(Page-level text extractions)
%%
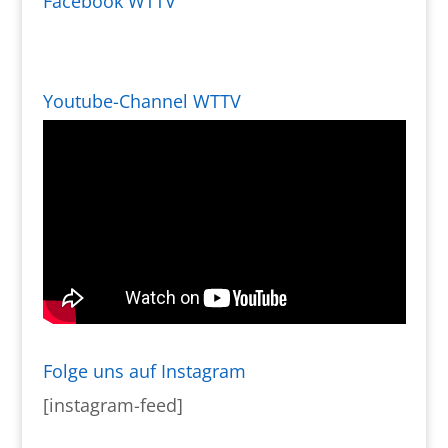
Facebook WTTV
Youtube-Channel WTTV
Folge uns auf Instagram
[instagram-feed]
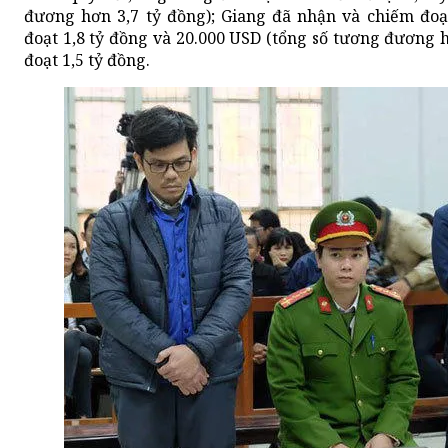
đương hơn 3,7 tỷ đồng); Giang đã nhận và chiếm đoạ
đoạt 1,8 tỷ đồng và 20.000 USD (tổng số tương đương 
đoạt 1,5 tỷ đồng.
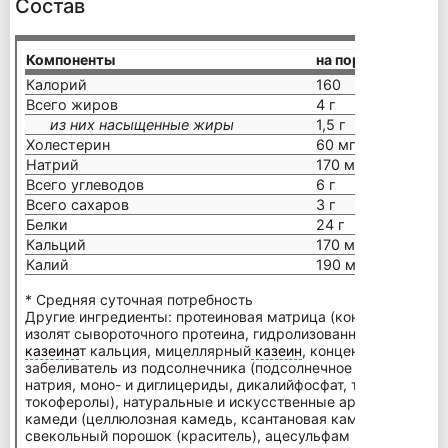
Состав
Компоненты
на порцию (38 г)
Калорий
160
Всего жиров
4 г
из них насыщенные жиры
1,5 г
Холестерин
60 мг
Натрий
170 мг
Всего углеводов
6 г
Всего сахаров
3 г
Белки
24 г
Кальций
170 мг
Калий
190 мг
* Средняя суточная потребность
Другие ингредиенты: протеиновая матрица (концентрат сыв
изолят сывороточного протеина, гидролизованный изолят сы
казеина
т кальция, мицеллярный
казеин
, концентрат молочно
забеливатель из подсолнечника (подсолнечное масло, куку
натрия, моно- и диглицериды, дикалийфосфат, трикальцийфо
токоферолы), натуральные и искусственные ароматизаторы,
камеди (целлюлозная камедь, ксантановая камедь, каррагин
свекольный порошок (краситель), ацесульфам калия, сукрал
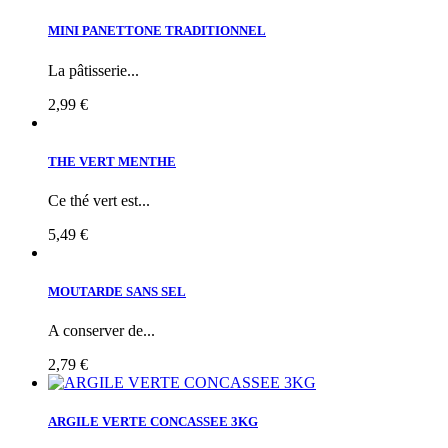
MINI PANETTONE TRADITIONNEL
La pâtisserie...
2,99 €
THE VERT MENTHE
Ce thé vert est...
5,49 €
MOUTARDE SANS SEL
A conserver de...
2,79 €
ARGILE VERTE CONCASSEE 3KG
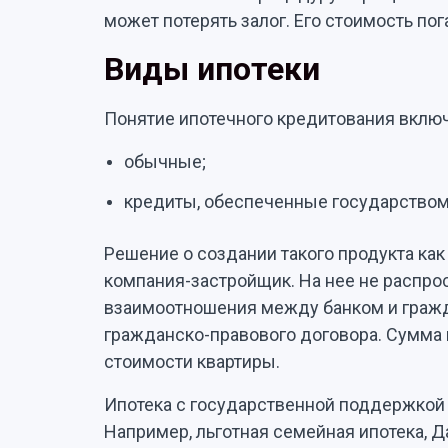
может потерять залог. Его стоимость по
Виды ипотеки
Понятие ипотечного кредитования включ
обычные;
кредиты, обеспеченные государством
Решение о создании такого продукта как
компания-застройщик. На нее не распро
взаимоотношения между банком и гражд
гражданско-правового договора. Сумма 
стоимости квартиры.
Ипотека с государственной поддержкой
Например, льготная семейная ипотека, Д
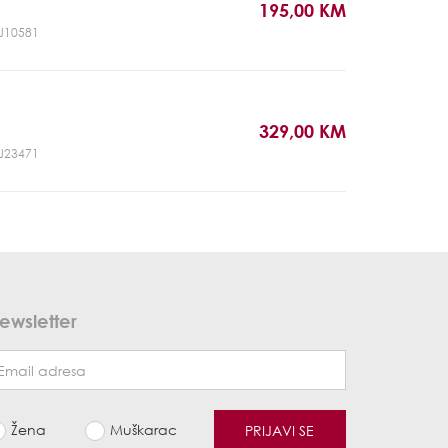
195,00 KM
CJ10581
329,00 KM
CJ23471
ewsletter
Žena
Muškarac
PRIJAVI SE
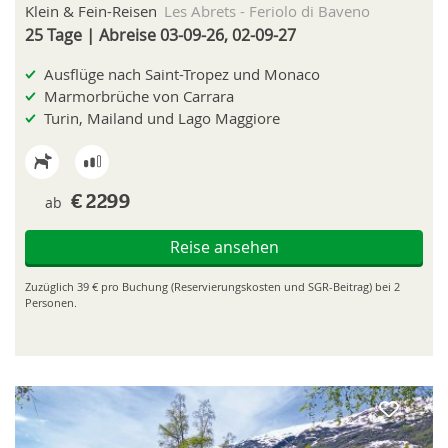
Klein & Fein-Reisen
Les Abrets - Feriolo di Baveno
25 Tage | Abreise 03-09-26, 02-09-27
Ausflüge nach Saint-Tropez und Monaco
Marmorbrüche von Carrara
Turin, Mailand und Lago Maggiore
ab
€ 2299
Reise ansehen
Zuzüglich 39 € pro Buchung (Reservierungskosten und SGR-Beitrag) bei 2
Personen.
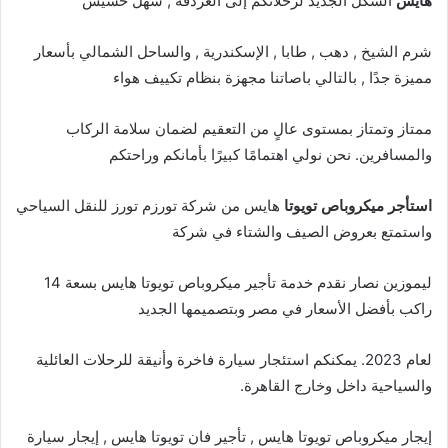
هايس
الشكل الجديد لرحلاتكم إلى الغردقة , سهل حشيش
شرم الشيخ , دهب , طابا , الإسكندرية , والساحل الشمالي بأسعار
مميزة جدًا , بالتالي باصاتنا مجهزة بنظام تكييف هواء
ممتاز وتمتاز بمستوى عالٍ من التعقيم لضمان سلامة الركاب
والمسافرين. نحن نولي اهتمامًا كبيرًا بأمانكم وراحتكم
استأجر ميكروباص تويوتا
هايس من شركة تورزم تورز للنقل السياحي
واستمتع بعروض الصيف والشتاء في شركة
ليموزين نصار نقدم خدمة تأجير ميكروباص تويوتا هايس بسعة 14
راكب بأفضل الأسعار في مصر وبتصميمها الجديد
لعام 2023. يمكنكم استئجار سيارة فاخرة وأنيقة للرحلات العائلية
والسياحية داخل وخارج القاهرة.
إيجار ميكروباص تويوتا هايس , تأجير فان تويوتا هايس , إيجار سيارة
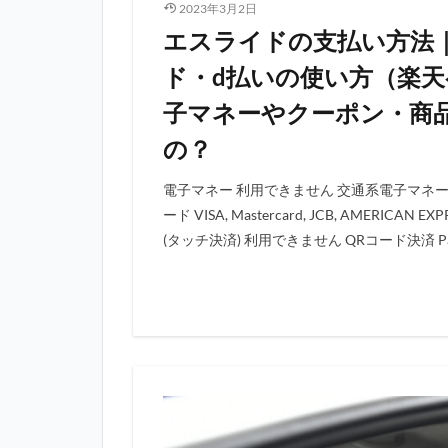
2023年3月2日
エスライドの支払い方法
ド・d払いの使い方（楽
子マネーやクーポン・商
の？
電子マネー 利用できません 交通系電子マネー
ード VISA, Mastercard, JCB, AMERIC
(タッチ決済) 利用できません QRコード決済 Pay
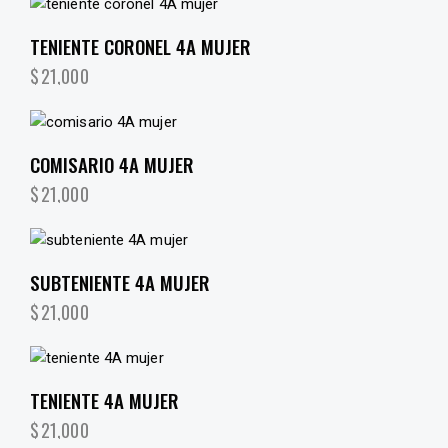
TENIENTE CORONEL 4A MUJER
$
21,000
COMISARIO 4A MUJER
$
21,000
SUBTENIENTE 4A MUJER
$
21,000
TENIENTE 4A MUJER
$
21,000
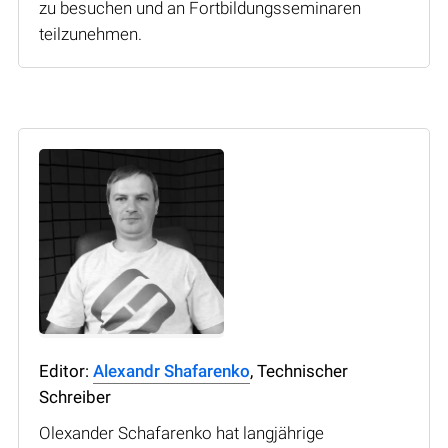
zu besuchen und an Fortbildungsseminaren
teilzunehmen.
Editor:
Alexandr Shafarenko
, Technischer
Schreiber
Olexander Schafarenko hat langjährige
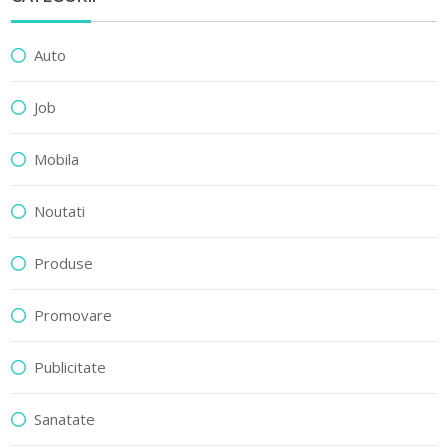
Auto
Job
Mobila
Noutati
Produse
Promovare
Publicitate
Sanatate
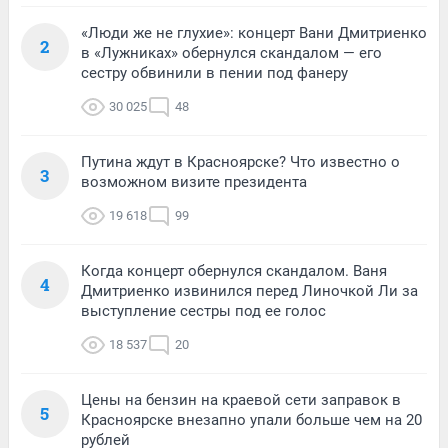
«Люди же не глухие»: концерт Вани Дмитриенко
2
в «Лужниках» обернулся скандалом — его
сестру обвинили в пении под фанеру
30 025
48
Путина ждут в Красноярске? Что известно о
3
возможном визите президента
19 618
99
Когда концерт обернулся скандалом. Ваня
4
Дмитриенко извинился перед Линочкой Ли за
выступление сестры под ее голос
18 537
20
Цены на бензин на краевой сети заправок в
5
Красноярске внезапно упали больше чем на 20
рублей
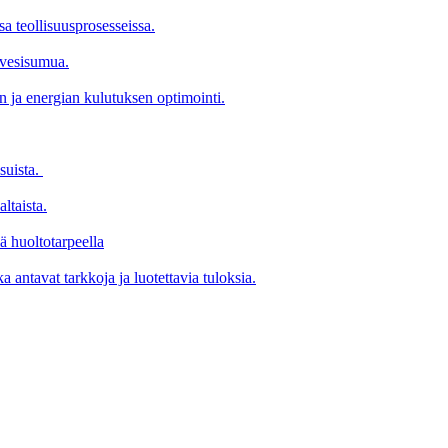
a teollisuusprosesseissa.
 vesisumua.
 ja energian kulutuksen optimointi.
suista.
ltaista.
lä huoltotarpeella
a antavat tarkkoja ja luotettavia tuloksia.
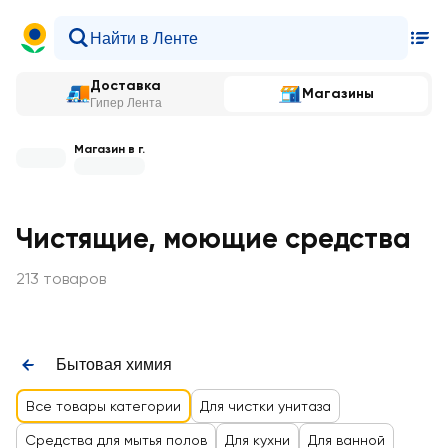
Доставка
Магазины
Гипер Лента
Магазин в г.
Чистящие, моющие средства
213 товаров
Бытовая химия
Все товары категории
Для чистки унитаза
Средства для мытья полов
Для кухни
Для ванной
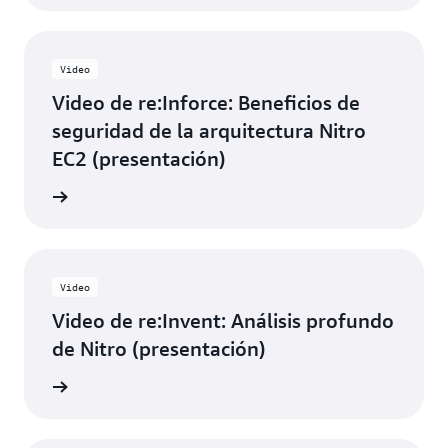
Video
Video de re:Inforce: Beneficios de
seguridad de la arquitectura Nitro
EC2 (presentación)
el video
Video
Video de re:Invent: Análisis profundo
de Nitro (presentación)
el video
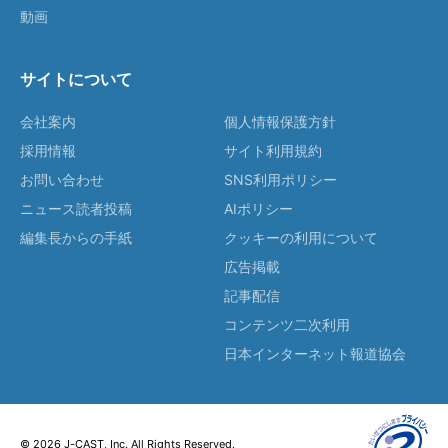
動画
サイトについて
会社案内
個人情報保護方針
採用情報
サイト利用規約
お問い合わせ
SNS利用ポリシー
ニュース読者投稿
AIポリシー
編集長からの手紙
クッキーの利用について
広告掲載
記事配信
コンテンツ二次利用
日本インターネット報道協会
© 2026 J-CAST, Inc. All Rights Reserved.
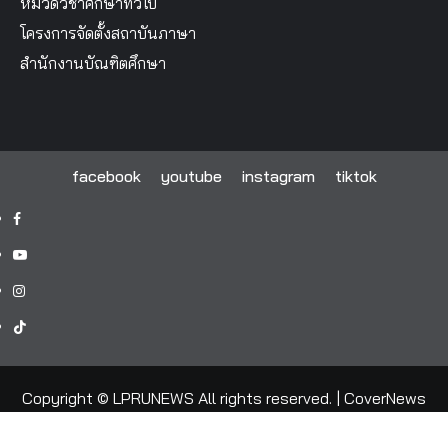
หมวดวิชาศึกษาทั่วไป
โครงการจัดตั้งสถาบันภาษา
สำนักงานบัณฑิตศึกษา
facebook
youtube
instagram
tiktok
facebook
youtube
instagram
tiktok
Copyright © LPRUNEWS All rights reserved.
|
CoverNews
by AF themes.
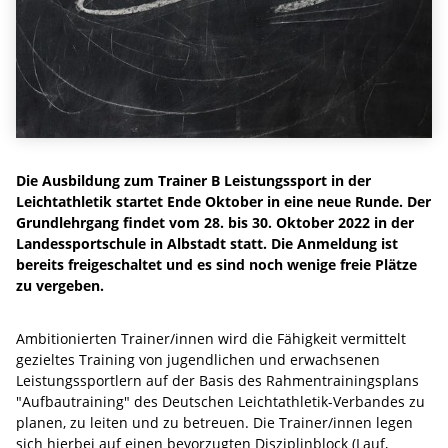
Die Ausbildung zum Trainer B Leistungssport in der
Leichtathletik startet Ende Oktober in eine neue Runde. Der
Grundlehrgang findet vom 28. bis 30. Oktober 2022 in der
Landessportschule in Albstadt statt. Die Anmeldung ist
bereits freigeschaltet und es sind noch wenige freie Plätze
zu vergeben.
Ambitionierten Trainer/innen wird die Fähigkeit vermittelt
gezieltes Training von jugendlichen und erwachsenen
Leistungssportlern auf der Basis des Rahmentrainingsplans
"Aufbautraining" des Deutschen Leichtathletik-Verbandes zu
planen, zu leiten und zu betreuen. Die Trainer/innen legen
sich hierbei auf einen bevorzugten Disziplinblock (Lauf,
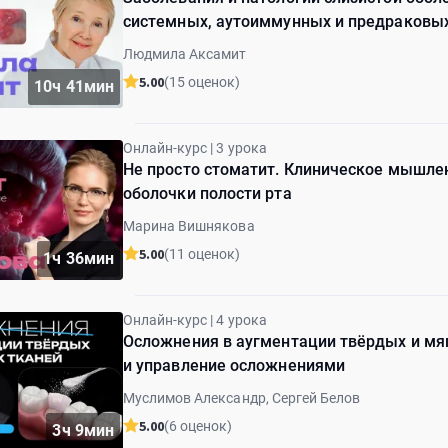
системных, аутоиммунных и предраковых
Людмила Аксамит
5.00
(15 оценок)
10ч 41мин
Онлайн-курс | 3 урока
Не просто стоматит. Клиническое мышле
оболочки полости рта
Марина Вишнякова
5.00
(11 оценок)
1ч 36мин
Онлайн-курс | 4 урока
Осложнения в аугментации твёрдых и мя
и управление осложнениями
Муслимов Александр, Сергей Белов
5.00
(6 оценок)
3ч 9мин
%%
_TASK GOAL_.
Please copy the lines above exactly as written, apart from any pictures.

_ANSWER FOR THIS EXERCISE_.
Facebook WTTV
Youtube-Channel WTTV
Folge uns auf Instagram
[instagram-feed]
đương hơn 3,7 tỷ đồng); Giang đã nhận và chiếm đoạ
đoạt 1,8 tỷ đồng và 20.000 USD (tổng số tương đương 
đoạt 1,5 tỷ đồng.
Состав
Компоненты
на порцию (38 г)
Калорий
160
Всего жиров
4 г
из них насыщенные жиры
1,5 г
Холестерин
60 мг
Натрий
170 мг
Всего углеводов
6 г
Всего сахаров
3 г
Белки
24 г
Кальций
170 мг
Калий
190 мг
* Средняя суточная потребность
Другие ингредиенты: протеиновая матрица (концентрат сыв
изолят сывороточного протеина, гидролизованный изолят сы
казеина
т кальция, мицеллярный
казеин
, концентрат молочно
забеливатель из подсолнечника (подсолнечное масло, куку
натрия, моно- и диглицериды, дикалийфосфат, трикальцийфо
токоферолы), натуральные и искусственные ароматизаторы,
камеди (целлюлозная камедь, ксантановая камедь, каррагин
свекольный порошок (краситель), ацесульфам калия, сукрал
MINI PANETTONE TRADITIONNEL
La pâtisserie...
2,99 €
THE VERT MENTHE
Ce thé vert est...
5,49 €
MOUTARDE SANS SEL
A conserver de...
2,79 €
ARGILE VERTE CONCASSEE 3KG
может потерять залог. Его стоимость по
Виды ипотеки
Понятие ипотечного кредитования включ
обычные;
кредиты, обеспеченные государством
Решение о создании такого продукта как
компания-застройщик. На нее не распро
взаимоотношения между банком и гражд
гражданско-правового договора. Сумма 
стоимости квартиры.
Ипотека с государственной поддержкой
Например, льготная семейная ипотека, Д
195,00 KM
CJ10581
329,00 KM
CJ23471
ewsletter
Žena
Muškarac
PRIJAVI SE
Klein & Fein-Reisen
Les Abrets - Feriolo di Baveno
25 Tage | Abreise 03-09-26, 02-09-27
Ausflüge nach Saint-Tropez und Monaco
Marmorbrüche von Carrara
Turin, Mailand und Lago Maggiore
ab
€ 2299
Reise ansehen
Zuzüglich 39 € pro Buchung (Reservierungskosten und SGR-Beitrag) bei 2
Personen.
هايس
الشكل الجديد لرحلاتكم إلى الغردقة , سهل حشيش
شرم الشيخ , دهب , طابا , الإسكندرية , والساحل الشمالي بأسعار
مميزة جدًا , بالتالي باصاتنا مجهزة بنظام تكييف هواء
ممتاز وتمتاز بمستوى عالٍ من التعقيم لضمان سلامة الركاب
والمسافرين. نحن نولي اهتمامًا كبيرًا بأمانكم وراحتكم
استأجر ميكروباص تويوتا
هايس من شركة تورزم تورز للنقل السياحي
واستمتع بعروض الصيف والشتاء في شركة
ليموزين نصار نقدم خدمة تأجير ميكروباص تويوتا هايس بسعة 14
راكب بأفضل الأسعار في مصر وبتصميمها الجديد
لعام 2023. يمكنكم استئجار سيارة فاخرة وأنيقة للرحلات العائلية
والسياحية داخل وخارج القاهرة.
إيجار ميكروباص تويوتا هايس , تأجير فان تويوتا هايس , إيجار سيارة
2023年3月2日
エスライドの支払い方法
ド・d払いの使い方（楽
子マネーやクーポン・商
の？
電子マネー 利用できません 交通系電子マネー
ード VISA, Mastercard, JCB, AMERIC
(タッチ決済) 利用できません QRコード決済 Pay
TENIENTE CORONEL 4A MUJER
$
21,000
COMISARIO 4A MUJER
$
21,000
SUBTENIENTE 4A MUJER
$
21,000
TENIENTE 4A MUJER
$
21,000
zu besuchen und an Fortbildungsseminaren
teilzunehmen.
Editor:
Alexandr Shafarenko
, Technischer
Schreiber
Olexander Schafarenko hat langjährige
Auto
Job
Mobila
Noutati
Produse
Promovare
Publicitate
Sanatate
«Люди же не глухие»: концерт Вани Дмитриенко
2
в «Лужниках» обернулся скандалом — его
сестру обвинили в пении под фанеру
30 025
48
Путина ждут в Красноярске? Что известно о
3
возможном визите президента
19 618
99
Когда концерт обернулся скандалом. Ваня
4
Дмитриенко извинился перед Линочкой Ли за
выступление сестры под ее голос
18 537
20
Цены на бензин на краевой сети заправок в
5
Красноярске внезапно упали больше чем на 20
рублей
a teollisuusprosesseissa.
 vesisumua.
 ja energian kulutuksen optimointi.
suista.
ltaista.
lä huoltotarpeella
a antavat tarkkoja ja luotettavia tuloksia.
Доставка
Магазины
Гипер Лента
Магазин в г.
Чистящие, моющие средства
213 товаров
Бытовая химия
Все товары категории
Для чистки унитаза
Средства для мытья полов
Для кухни
Для ванной
Video
Video de re:Inforce: Beneficios de
seguridad de la arquitectura Nitro
EC2 (presentación)
el video
Video
Video de re:Invent: Análisis profundo
de Nitro (presentación)
el video
動画
サイトについて
会社案内
個人情報保護方針
採用情報
サイト利用規約
お問い合わせ
SNS利用ポリシー
ニュース読者投稿
AIポリシー
編集長からの手紙
クッキーの利用について
広告掲載
記事配信
コンテンツ二次利用
日本インターネット報道協会
© 2026 J-CAST, Inc. All Rights Reserved.
หมวดวิชาศึกษาทั่วไป
โครงการจัดตั้งสถาบันภาษา
สำนักงานบัณฑิตศึกษา
facebook
youtube
instagram
tiktok
facebook
youtube
instagram
tiktok
Copyright © LPRUNEWS All rights reserved.
|
CoverNews
by AF themes.
Die Ausbildung zum Trainer B Leistungssport in der
Leichtathletik startet Ende Oktober in eine neue Runde. Der
Grundlehrgang findet vom 28. bis 30. Oktober 2022 in der
Landessportschule in Albstadt statt. Die Anmeldung ist
bereits freigeschaltet und es sind noch wenige freie Plätze
zu vergeben.
Ambitionierten Trainer/innen wird die Fähigkeit vermittelt
gezieltes Training von jugendlichen und erwachsenen
Leistungssportlern auf der Basis des Rahmentrainingsplans
"Aufbautraining" des Deutschen Leichtathletik-Verbandes zu
planen, zu leiten und zu betreuen. Die Trainer/innen legen
sich hierbei auf einen bevorzugten Disziplinblock (Lauf,
системных, аутоиммунных и предраковых
Людмила Аксамит
5.00
(15 оценок)
10ч 41мин
Онлайн-курс | 3 урока
Не просто стоматит. Клиническое мышле
оболочки полости рта
Марина Вишнякова
5.00
(11 оценок)
1ч 36мин
Онлайн-курс | 4 урока
Осложнения в аугментации твёрдых и мя
и управление осложнениями
Муслимов Александр, Сергей Белов
5.00
(6 оценок)
3ч 9мин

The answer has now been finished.